Huh! Defending British interests my arse.
True, there was no way that any British Prime Minister would have signed that treaty/treaty amendment (delete appropriate description). However no British Prime Minister would have willingly negotiated that treaty, which involves amongst other things the placing of the Eurozone members within a very tight financial straight-jacket. No British Prime Minister would have flounced out of talks on the miniscule issue of regulation of the banking sector – not as has been claimed in some sections the issue of the “Tobin Tax”. In short, Cameron did not show the necessary behaviours befitting a British Prime Minister, putting the interests of his paymasters in the City before the country.
However, what I want to focus on is not the treaty, but our dear leader’s negotiating skills. Does anyone else think that they were… seriously lacking?

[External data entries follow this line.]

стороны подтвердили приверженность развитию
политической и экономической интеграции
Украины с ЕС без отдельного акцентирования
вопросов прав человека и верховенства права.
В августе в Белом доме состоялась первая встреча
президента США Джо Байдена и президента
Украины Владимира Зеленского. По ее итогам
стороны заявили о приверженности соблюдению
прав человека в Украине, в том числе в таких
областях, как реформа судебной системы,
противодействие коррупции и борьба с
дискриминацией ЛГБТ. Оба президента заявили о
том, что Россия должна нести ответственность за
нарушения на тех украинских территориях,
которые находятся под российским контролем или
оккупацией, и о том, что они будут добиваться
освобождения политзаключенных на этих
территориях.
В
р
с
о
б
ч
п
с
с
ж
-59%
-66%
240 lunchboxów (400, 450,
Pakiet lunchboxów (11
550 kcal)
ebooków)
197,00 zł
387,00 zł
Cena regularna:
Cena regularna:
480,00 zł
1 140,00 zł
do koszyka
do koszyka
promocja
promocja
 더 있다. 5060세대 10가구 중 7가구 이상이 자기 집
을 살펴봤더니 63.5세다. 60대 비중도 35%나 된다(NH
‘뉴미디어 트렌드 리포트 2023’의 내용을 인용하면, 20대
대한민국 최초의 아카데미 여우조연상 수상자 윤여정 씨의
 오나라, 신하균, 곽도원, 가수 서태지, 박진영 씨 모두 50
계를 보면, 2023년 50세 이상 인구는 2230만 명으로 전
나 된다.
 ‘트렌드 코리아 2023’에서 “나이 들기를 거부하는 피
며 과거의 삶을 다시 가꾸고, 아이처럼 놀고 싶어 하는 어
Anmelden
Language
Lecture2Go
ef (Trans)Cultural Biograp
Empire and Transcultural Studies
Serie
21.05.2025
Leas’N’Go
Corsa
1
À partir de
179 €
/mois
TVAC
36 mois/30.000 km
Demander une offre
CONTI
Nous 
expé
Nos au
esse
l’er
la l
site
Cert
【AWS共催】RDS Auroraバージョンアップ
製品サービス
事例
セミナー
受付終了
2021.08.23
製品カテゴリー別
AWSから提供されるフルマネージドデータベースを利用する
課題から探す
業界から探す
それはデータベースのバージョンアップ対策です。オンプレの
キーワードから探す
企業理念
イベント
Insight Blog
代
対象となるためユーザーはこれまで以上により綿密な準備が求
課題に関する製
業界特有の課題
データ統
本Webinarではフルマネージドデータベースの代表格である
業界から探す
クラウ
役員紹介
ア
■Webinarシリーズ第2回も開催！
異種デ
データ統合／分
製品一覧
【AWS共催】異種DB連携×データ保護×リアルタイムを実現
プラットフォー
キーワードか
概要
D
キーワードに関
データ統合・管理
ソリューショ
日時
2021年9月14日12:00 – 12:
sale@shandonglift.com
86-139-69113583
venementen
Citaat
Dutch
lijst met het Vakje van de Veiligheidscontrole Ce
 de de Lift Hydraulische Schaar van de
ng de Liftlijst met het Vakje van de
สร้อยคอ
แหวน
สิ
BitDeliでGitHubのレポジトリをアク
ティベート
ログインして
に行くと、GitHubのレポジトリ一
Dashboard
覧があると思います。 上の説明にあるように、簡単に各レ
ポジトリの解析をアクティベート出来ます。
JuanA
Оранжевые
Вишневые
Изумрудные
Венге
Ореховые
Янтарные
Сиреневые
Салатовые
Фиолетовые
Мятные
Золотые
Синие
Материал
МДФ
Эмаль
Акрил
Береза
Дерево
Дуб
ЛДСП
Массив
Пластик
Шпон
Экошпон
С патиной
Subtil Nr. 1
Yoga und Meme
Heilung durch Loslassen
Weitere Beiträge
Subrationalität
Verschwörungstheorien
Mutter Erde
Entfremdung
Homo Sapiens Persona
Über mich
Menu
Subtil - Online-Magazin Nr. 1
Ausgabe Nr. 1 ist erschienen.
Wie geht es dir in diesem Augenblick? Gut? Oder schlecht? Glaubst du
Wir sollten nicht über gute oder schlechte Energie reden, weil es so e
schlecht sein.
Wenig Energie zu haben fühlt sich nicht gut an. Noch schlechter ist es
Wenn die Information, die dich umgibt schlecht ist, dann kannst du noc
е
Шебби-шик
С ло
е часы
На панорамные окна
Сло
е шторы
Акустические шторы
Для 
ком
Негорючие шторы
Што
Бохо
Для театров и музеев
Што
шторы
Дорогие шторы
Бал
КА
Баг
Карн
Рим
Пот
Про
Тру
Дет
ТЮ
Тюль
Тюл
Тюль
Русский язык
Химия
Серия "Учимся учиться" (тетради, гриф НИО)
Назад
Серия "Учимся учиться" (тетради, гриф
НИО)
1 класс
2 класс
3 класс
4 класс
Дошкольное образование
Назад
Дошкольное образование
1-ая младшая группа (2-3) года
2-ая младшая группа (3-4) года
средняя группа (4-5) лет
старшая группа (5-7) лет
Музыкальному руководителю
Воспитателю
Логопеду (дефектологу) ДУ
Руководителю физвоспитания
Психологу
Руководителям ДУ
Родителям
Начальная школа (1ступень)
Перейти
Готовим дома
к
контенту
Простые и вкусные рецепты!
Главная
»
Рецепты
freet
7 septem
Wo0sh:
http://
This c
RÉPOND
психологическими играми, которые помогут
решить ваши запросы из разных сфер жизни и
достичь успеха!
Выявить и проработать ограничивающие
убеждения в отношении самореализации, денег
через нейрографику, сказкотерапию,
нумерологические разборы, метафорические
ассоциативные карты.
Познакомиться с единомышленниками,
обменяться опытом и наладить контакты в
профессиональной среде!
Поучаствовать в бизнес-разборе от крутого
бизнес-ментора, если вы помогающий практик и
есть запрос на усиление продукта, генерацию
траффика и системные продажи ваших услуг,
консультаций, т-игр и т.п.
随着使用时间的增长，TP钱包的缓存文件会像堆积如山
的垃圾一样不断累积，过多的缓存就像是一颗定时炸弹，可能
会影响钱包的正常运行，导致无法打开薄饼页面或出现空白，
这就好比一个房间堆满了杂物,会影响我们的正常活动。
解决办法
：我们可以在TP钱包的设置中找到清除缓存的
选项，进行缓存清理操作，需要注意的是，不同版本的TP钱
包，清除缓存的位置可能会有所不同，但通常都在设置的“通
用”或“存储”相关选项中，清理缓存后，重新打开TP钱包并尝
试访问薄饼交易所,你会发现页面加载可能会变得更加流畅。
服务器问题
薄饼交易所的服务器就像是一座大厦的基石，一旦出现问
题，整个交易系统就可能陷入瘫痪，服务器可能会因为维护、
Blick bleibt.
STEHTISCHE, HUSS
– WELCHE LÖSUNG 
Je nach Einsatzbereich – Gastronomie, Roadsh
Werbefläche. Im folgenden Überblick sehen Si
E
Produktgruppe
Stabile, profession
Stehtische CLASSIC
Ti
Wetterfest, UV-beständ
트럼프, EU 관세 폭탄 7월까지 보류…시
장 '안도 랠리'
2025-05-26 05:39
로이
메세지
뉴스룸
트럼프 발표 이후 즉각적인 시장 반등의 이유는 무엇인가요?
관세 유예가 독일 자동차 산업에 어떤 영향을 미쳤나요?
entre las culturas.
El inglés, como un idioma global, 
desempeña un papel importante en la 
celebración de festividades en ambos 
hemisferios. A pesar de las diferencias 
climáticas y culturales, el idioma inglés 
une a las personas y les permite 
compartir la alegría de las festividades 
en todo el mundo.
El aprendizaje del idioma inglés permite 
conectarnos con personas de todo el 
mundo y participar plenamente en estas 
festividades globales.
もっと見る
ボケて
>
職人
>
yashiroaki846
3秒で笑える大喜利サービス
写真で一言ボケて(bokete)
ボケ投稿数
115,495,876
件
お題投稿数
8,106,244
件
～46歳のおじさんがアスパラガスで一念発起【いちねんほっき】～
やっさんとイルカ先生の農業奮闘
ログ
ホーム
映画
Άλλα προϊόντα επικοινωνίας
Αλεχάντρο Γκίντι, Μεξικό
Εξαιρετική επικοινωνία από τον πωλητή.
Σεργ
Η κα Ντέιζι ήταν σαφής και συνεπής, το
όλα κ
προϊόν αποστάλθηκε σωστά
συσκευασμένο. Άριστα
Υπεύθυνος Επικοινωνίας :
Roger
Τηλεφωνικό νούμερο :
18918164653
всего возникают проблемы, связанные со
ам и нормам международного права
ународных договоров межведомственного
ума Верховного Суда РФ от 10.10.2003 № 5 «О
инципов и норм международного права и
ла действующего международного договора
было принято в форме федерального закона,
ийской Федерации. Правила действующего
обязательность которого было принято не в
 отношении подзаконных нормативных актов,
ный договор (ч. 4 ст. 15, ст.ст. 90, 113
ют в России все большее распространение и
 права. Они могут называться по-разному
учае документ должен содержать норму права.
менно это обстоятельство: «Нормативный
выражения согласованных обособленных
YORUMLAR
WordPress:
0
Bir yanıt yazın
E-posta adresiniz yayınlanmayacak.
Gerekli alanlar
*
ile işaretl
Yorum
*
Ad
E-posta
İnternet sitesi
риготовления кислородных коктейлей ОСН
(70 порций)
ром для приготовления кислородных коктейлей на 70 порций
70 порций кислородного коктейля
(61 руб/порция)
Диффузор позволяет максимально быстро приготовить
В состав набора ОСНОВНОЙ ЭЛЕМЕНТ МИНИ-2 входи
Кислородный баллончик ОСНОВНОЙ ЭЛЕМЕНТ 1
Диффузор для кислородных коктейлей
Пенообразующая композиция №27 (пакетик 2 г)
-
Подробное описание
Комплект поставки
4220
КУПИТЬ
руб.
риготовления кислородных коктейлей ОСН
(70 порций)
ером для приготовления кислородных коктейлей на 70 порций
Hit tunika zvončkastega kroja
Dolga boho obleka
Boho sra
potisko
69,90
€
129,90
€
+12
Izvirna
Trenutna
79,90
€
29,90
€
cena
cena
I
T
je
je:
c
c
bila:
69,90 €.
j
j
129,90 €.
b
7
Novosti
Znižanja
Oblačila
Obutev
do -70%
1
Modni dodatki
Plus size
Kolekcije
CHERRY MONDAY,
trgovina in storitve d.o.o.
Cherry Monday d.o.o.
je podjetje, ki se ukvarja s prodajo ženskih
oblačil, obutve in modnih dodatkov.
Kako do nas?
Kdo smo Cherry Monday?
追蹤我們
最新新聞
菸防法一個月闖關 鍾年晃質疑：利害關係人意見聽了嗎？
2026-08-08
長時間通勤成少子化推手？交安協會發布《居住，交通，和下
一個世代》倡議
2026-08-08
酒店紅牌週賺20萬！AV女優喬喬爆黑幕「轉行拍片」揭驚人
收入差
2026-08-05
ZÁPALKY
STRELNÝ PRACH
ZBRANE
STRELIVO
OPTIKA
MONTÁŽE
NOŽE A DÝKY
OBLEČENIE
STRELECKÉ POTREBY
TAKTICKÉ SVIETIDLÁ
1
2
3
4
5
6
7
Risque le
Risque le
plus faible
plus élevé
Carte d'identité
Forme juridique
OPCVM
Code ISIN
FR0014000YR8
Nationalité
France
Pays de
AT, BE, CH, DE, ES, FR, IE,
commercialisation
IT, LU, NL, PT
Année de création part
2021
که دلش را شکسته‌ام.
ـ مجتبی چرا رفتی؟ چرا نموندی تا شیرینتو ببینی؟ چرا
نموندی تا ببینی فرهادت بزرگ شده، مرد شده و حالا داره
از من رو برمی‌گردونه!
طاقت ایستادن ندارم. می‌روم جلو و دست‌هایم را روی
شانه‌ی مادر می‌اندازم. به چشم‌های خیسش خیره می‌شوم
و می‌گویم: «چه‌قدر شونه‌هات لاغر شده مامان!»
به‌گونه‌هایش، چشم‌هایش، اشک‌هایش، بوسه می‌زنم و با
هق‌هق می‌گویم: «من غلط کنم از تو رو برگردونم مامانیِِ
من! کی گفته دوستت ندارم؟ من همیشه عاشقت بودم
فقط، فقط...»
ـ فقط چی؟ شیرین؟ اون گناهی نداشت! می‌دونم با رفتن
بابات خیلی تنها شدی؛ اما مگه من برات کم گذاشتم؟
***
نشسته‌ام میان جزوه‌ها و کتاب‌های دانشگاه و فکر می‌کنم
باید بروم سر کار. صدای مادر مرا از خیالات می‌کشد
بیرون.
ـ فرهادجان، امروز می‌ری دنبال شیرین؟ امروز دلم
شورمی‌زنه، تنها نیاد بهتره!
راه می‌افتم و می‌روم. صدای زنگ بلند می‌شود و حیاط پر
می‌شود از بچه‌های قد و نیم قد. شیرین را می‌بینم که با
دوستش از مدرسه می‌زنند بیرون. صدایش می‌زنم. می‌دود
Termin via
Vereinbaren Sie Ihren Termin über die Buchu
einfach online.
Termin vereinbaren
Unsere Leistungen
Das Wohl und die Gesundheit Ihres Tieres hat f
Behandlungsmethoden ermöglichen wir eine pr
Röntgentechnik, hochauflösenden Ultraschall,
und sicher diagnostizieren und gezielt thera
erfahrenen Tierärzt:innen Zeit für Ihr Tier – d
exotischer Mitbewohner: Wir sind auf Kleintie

As 5 Live’s sport’s “discussion” show “Fighting Talk” pointed out, this is the second time in a year that Cameron has arrived at a conference, made his point and seen things go against him. Last December, he flew to Switzerland to lobby for England to host the World Cup in 2018, only to see the Russians win the bid, with 1 solitary vote backing the English bid – 2 less than the English FA calculated that they had in the bag before the last representations.
This time, Cameron left Belgium with 26 countries going ahead with the treaty amendment, leaving the UK behind. As Milliband the Younger put it, it’s not a veto when the thing you are aiming to stop goes ahead… that’s called losing. When attending the press conferences post treaty, you could see the thought processes of Merkel and Sarkosy going on behind their eyes – arrogant stupid British probably being top of those thought processes. Stupid though is probably being too kind a description for Cameron – they guy who has thrown away 40 years of negotiating positions in one fell swoop. Cameron is probably too stupid to have even thought about the full consequences of what happened on Friday – beginning with what impact his decision will have in keeping the union itself together.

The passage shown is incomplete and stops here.